▶ [Supplied records]:
__________
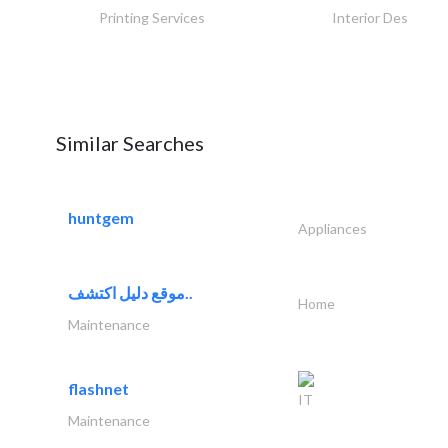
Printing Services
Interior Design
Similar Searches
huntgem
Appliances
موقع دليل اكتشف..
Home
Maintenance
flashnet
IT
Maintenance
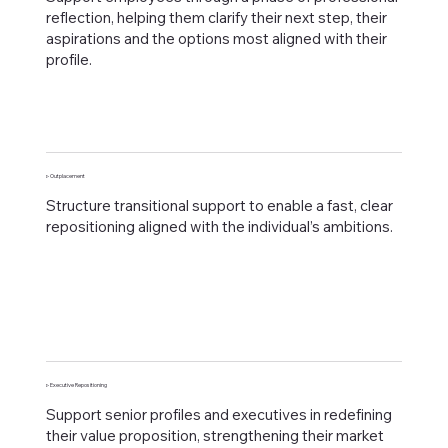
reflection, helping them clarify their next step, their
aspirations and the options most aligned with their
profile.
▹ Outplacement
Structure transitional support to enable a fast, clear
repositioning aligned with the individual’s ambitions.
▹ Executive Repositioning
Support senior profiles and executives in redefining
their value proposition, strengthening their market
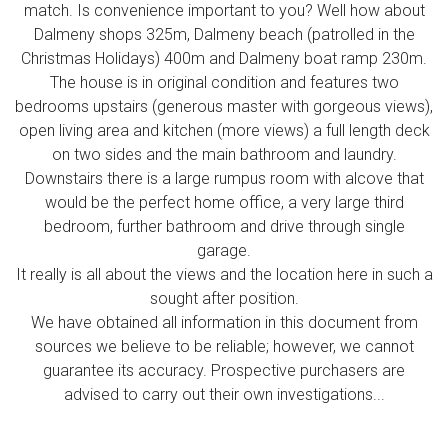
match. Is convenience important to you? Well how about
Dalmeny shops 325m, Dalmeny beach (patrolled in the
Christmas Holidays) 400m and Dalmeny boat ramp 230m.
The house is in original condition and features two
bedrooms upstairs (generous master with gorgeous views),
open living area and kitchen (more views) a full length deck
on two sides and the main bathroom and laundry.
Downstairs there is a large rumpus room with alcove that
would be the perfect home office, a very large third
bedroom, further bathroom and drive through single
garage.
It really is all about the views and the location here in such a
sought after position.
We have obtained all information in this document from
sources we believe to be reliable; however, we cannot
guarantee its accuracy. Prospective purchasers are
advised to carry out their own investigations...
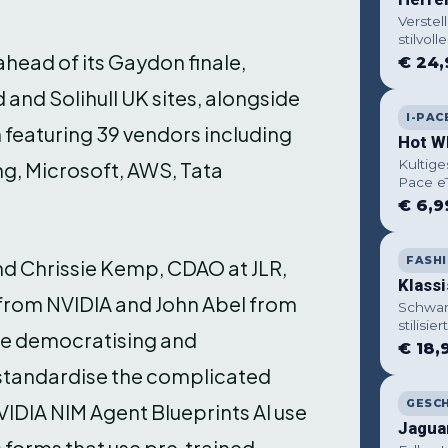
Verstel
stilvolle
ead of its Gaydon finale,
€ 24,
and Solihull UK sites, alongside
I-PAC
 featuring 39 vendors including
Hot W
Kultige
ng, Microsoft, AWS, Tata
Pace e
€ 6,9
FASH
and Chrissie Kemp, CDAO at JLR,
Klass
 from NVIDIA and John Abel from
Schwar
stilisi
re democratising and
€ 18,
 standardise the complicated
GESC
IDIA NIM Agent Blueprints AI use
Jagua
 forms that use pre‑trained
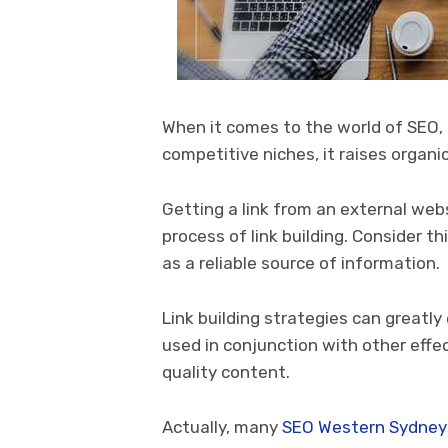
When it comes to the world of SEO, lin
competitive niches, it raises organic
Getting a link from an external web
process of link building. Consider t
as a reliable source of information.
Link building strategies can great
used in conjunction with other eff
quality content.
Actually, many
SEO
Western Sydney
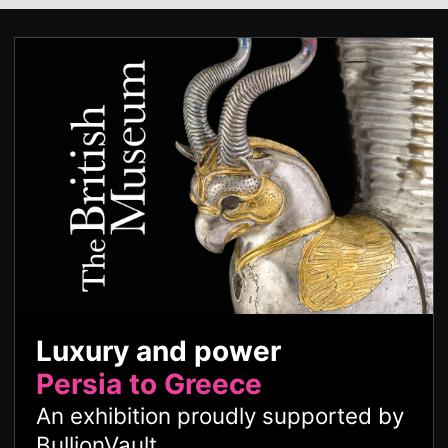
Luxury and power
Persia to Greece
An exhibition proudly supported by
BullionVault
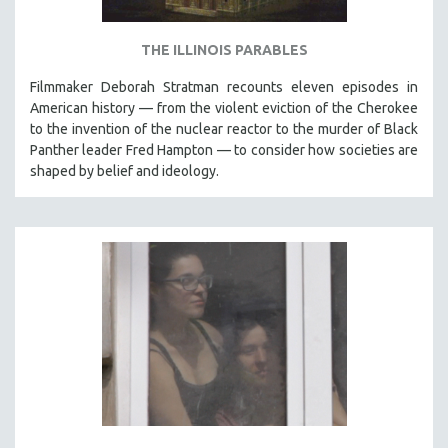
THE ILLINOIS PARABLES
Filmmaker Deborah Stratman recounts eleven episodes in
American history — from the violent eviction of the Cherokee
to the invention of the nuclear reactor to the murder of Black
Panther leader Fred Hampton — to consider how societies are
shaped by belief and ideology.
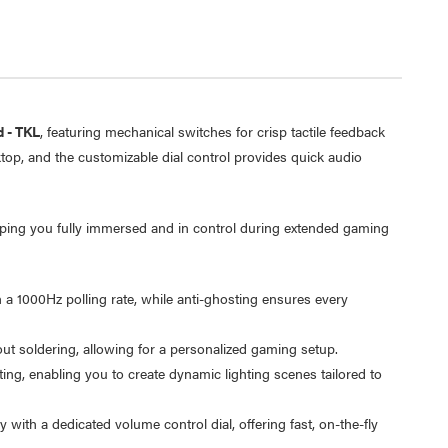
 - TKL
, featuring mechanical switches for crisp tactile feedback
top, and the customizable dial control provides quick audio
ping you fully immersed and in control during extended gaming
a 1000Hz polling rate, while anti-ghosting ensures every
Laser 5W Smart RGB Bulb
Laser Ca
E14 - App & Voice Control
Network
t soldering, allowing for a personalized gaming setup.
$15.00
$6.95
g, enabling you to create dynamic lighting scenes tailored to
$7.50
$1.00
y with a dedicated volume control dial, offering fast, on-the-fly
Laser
__________
▶ [Problem statement]: Retype the whole listing above exactly as written. Skip the pictures.

▶ [Output of the exercise]:
Printing Services
Interior Design
Similar Searches
huntgem
Appliances
موقع دليل اكتشف..
Home
Maintenance
flashnet
IT
Maintenance
reflection, helping them clarify their next step, their
aspirations and the options most aligned with their
profile.
▹ Outplacement
Structure transitional support to enable a fast, clear
repositioning aligned with the individual’s ambitions.
▹ Executive Repositioning
Support senior profiles and executives in redefining
their value proposition, strengthening their market
match. Is convenience important to you? Well how about
Dalmeny shops 325m, Dalmeny beach (patrolled in the
Christmas Holidays) 400m and Dalmeny boat ramp 230m.
The house is in original condition and features two
bedrooms upstairs (generous master with gorgeous views),
open living area and kitchen (more views) a full length deck
on two sides and the main bathroom and laundry.
Downstairs there is a large rumpus room with alcove that
would be the perfect home office, a very large third
bedroom, further bathroom and drive through single
garage.
It really is all about the views and the location here in such a
sought after position.
We have obtained all information in this document from
sources we believe to be reliable; however, we cannot
guarantee its accuracy. Prospective purchasers are
advised to carry out their own investigations...
Verstel
stilvolle
ead of its Gaydon finale,
€ 24,
and Solihull UK sites, alongside
I-PAC
 featuring 39 vendors including
Hot W
Kultige
ng, Microsoft, AWS, Tata
Pace e
€ 6,9
FASH
and Chrissie Kemp, CDAO at JLR,
Klass
 from NVIDIA and John Abel from
Schwar
stilisi
re democratising and
€ 18,
 standardise the complicated
GESC
IDIA NIM Agent Blueprints AI use
Jagua
 forms that use pre‑trained
When it comes to the world of SEO, lin
competitive niches, it raises organic
Getting a link from an external web
process of link building. Consider t
as a reliable source of information.
Link building strategies can great
used in conjunction with other eff
quality content.
Actually, many
SEO
Western Sydney
Luxury and power
Persia to Greece
An exhibition proudly supported by
BullionVault
THE ILLINOIS PARABLES
Filmmaker Deborah Stratman recounts eleven episodes in
American history — from the violent eviction of the Cherokee
to the invention of the nuclear reactor to the murder of Black
Panther leader Fred Hampton — to consider how societies are
shaped by belief and ideology.
 - TKL
, featuring mechanical switches for crisp tactile feedback
top, and the customizable dial control provides quick audio
ping you fully immersed and in control during extended gaming
a 1000Hz polling rate, while anti-ghosting ensures every
Laser 5W Smart RGB Bulb
Laser Ca
E14 - App & Voice Control
Network
t soldering, allowing for a personalized gaming setup.
$15.00
$6.95
g, enabling you to create dynamic lighting scenes tailored to
$7.50
$1.00
y with a dedicated volume control dial, offering fast, on-the-fly
Laser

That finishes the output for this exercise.